What you will do:
Once the line containing "Can you find <item>colon</item>? (SVG masks)" is found, set down that line and each one after it exactly, through the end of the entries.

>>>>>

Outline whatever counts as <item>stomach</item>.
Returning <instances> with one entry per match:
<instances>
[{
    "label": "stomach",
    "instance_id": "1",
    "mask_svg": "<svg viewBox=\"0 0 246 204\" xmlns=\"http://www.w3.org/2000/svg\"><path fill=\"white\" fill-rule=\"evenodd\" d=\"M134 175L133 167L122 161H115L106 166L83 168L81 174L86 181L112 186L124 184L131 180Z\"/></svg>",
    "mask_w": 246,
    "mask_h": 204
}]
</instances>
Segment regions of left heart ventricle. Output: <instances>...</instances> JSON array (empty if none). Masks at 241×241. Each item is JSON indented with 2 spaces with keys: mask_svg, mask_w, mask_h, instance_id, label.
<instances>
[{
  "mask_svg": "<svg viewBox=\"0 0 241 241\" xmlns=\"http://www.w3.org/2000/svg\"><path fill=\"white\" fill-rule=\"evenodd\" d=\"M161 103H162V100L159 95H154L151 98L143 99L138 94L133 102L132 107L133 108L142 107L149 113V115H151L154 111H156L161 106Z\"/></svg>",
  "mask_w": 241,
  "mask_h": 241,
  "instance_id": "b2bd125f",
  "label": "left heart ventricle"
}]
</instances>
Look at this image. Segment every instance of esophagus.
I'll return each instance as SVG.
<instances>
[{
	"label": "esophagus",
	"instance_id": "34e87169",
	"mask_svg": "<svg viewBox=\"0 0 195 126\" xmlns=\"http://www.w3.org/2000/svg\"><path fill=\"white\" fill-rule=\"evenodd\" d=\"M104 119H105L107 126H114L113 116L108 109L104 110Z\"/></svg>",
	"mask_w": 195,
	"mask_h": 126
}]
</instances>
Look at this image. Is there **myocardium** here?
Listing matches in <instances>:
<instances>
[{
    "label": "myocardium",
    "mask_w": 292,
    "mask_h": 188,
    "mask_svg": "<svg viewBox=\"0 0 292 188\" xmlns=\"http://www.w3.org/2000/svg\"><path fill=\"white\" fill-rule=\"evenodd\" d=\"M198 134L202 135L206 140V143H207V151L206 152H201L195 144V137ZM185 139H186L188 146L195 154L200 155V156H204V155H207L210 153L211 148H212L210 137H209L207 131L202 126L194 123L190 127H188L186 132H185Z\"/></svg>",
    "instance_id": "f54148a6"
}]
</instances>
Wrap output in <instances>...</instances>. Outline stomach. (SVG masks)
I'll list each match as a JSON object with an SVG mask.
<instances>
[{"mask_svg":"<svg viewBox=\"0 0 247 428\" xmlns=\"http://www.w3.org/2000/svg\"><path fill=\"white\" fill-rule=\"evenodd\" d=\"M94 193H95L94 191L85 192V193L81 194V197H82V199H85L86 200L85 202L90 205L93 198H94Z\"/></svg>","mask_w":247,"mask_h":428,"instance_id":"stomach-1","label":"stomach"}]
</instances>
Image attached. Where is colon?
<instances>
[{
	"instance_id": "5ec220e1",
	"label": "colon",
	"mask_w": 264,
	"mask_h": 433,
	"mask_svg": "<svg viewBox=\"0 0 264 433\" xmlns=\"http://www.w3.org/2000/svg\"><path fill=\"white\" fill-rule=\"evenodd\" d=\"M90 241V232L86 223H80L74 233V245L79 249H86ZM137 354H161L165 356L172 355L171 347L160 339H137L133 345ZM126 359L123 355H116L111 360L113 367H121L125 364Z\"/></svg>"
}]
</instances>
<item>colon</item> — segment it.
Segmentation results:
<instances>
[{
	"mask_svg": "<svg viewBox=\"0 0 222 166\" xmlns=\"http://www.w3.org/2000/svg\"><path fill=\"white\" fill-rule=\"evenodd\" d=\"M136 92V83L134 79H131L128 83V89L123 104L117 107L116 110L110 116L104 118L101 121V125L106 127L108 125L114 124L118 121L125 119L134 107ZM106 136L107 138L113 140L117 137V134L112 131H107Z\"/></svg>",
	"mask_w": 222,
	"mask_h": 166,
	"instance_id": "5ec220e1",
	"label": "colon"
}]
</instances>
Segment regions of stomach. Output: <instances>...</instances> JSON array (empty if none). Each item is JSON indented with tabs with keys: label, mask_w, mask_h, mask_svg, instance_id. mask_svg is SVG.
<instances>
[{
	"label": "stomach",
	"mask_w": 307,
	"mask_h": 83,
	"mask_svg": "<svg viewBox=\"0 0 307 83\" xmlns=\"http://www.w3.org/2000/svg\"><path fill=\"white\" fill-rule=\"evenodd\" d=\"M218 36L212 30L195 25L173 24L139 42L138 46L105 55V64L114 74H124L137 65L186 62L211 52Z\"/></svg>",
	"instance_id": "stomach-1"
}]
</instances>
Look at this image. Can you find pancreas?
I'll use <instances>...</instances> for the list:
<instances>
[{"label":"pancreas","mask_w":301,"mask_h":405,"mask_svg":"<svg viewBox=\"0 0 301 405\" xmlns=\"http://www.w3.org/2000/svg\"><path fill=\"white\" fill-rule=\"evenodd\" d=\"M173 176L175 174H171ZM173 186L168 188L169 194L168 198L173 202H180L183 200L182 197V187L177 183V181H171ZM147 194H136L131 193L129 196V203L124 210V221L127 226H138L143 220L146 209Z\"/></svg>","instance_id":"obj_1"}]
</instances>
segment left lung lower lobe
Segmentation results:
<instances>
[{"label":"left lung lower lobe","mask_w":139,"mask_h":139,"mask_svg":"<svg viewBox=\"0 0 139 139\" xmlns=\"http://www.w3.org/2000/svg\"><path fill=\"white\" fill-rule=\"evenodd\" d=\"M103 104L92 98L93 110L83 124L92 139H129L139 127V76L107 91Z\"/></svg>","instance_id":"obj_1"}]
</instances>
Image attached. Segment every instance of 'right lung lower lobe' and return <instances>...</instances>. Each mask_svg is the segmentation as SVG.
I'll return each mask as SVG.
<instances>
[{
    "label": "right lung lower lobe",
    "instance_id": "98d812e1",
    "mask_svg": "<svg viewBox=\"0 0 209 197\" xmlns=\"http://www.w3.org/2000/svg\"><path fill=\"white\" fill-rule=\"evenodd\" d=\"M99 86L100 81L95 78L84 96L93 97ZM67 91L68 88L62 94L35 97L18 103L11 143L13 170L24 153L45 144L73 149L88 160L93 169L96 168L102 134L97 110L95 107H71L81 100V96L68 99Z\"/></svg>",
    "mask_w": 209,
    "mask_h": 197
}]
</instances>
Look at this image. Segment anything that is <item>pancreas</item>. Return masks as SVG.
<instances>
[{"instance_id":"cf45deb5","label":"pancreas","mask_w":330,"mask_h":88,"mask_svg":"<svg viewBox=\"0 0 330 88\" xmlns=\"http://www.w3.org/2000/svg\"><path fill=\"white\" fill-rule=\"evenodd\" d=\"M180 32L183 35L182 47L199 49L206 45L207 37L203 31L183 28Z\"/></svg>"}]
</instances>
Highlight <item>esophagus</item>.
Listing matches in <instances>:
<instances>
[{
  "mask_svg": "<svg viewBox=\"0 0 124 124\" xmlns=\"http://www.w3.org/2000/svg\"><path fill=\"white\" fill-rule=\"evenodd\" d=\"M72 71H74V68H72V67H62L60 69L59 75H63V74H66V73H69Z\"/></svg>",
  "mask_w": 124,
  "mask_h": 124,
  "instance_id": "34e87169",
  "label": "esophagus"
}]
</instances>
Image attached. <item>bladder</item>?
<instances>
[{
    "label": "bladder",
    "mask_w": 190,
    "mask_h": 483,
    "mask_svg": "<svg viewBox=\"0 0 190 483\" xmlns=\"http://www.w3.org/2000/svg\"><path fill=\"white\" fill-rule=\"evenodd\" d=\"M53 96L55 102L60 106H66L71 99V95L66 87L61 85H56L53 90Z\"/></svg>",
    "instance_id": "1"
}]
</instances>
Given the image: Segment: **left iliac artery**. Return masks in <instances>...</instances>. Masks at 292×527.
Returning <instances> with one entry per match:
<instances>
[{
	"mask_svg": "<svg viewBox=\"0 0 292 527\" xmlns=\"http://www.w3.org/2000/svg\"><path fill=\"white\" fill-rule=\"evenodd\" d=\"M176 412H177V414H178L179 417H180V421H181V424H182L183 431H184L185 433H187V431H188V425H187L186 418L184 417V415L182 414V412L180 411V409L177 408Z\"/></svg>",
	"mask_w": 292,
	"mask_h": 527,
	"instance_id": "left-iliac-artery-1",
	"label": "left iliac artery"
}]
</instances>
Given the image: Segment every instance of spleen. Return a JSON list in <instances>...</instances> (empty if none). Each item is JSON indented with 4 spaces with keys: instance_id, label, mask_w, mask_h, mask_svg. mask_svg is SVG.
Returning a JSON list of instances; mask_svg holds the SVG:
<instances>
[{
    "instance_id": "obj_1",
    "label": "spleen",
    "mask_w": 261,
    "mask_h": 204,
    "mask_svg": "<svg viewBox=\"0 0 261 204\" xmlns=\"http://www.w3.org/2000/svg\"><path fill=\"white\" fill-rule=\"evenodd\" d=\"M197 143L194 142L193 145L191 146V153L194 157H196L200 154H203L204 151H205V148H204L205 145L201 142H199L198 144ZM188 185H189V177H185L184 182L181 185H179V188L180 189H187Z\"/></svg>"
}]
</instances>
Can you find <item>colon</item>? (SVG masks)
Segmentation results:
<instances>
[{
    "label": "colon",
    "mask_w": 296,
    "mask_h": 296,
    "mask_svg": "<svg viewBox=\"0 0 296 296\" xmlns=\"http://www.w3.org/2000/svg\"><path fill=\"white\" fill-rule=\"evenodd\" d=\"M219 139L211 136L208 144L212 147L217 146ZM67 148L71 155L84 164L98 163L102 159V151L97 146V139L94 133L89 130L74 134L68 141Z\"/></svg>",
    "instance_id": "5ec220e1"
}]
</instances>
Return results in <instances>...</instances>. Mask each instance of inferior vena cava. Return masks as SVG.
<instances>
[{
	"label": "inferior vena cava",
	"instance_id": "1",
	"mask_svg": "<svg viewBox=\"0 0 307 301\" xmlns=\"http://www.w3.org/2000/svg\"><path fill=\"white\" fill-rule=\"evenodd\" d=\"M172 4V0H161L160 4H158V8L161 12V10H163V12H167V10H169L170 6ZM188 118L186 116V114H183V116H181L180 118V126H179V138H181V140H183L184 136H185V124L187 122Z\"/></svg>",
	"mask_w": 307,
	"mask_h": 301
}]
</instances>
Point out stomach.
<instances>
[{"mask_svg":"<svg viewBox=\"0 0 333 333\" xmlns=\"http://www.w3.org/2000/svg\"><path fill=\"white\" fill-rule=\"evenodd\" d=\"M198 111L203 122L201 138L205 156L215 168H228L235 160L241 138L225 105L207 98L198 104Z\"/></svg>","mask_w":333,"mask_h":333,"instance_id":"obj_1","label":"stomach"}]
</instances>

<<<<<

Response to this task:
Can you find <item>colon</item>? (SVG masks)
Segmentation results:
<instances>
[{
    "label": "colon",
    "mask_w": 296,
    "mask_h": 296,
    "mask_svg": "<svg viewBox=\"0 0 296 296\" xmlns=\"http://www.w3.org/2000/svg\"><path fill=\"white\" fill-rule=\"evenodd\" d=\"M219 139L211 136L208 144L212 147L217 146ZM67 148L71 155L84 164L98 163L102 159V151L97 146V139L94 133L89 130L74 134L68 141Z\"/></svg>",
    "instance_id": "5ec220e1"
}]
</instances>
Return results in <instances>...</instances>. Mask each instance of inferior vena cava. Return masks as SVG.
<instances>
[{
	"label": "inferior vena cava",
	"instance_id": "1",
	"mask_svg": "<svg viewBox=\"0 0 307 301\" xmlns=\"http://www.w3.org/2000/svg\"><path fill=\"white\" fill-rule=\"evenodd\" d=\"M172 4V0H161L160 4H158V8L161 12V10H163V12H167V10H169L170 6ZM188 118L186 116V114H183V116H181L180 118V126H179V138H181V140H183L184 136H185V124L187 122Z\"/></svg>",
	"mask_w": 307,
	"mask_h": 301
}]
</instances>
Point out stomach.
<instances>
[{"mask_svg":"<svg viewBox=\"0 0 333 333\" xmlns=\"http://www.w3.org/2000/svg\"><path fill=\"white\" fill-rule=\"evenodd\" d=\"M198 111L203 122L201 138L205 156L215 168H228L235 160L241 138L225 105L207 98L198 104Z\"/></svg>","mask_w":333,"mask_h":333,"instance_id":"obj_1","label":"stomach"}]
</instances>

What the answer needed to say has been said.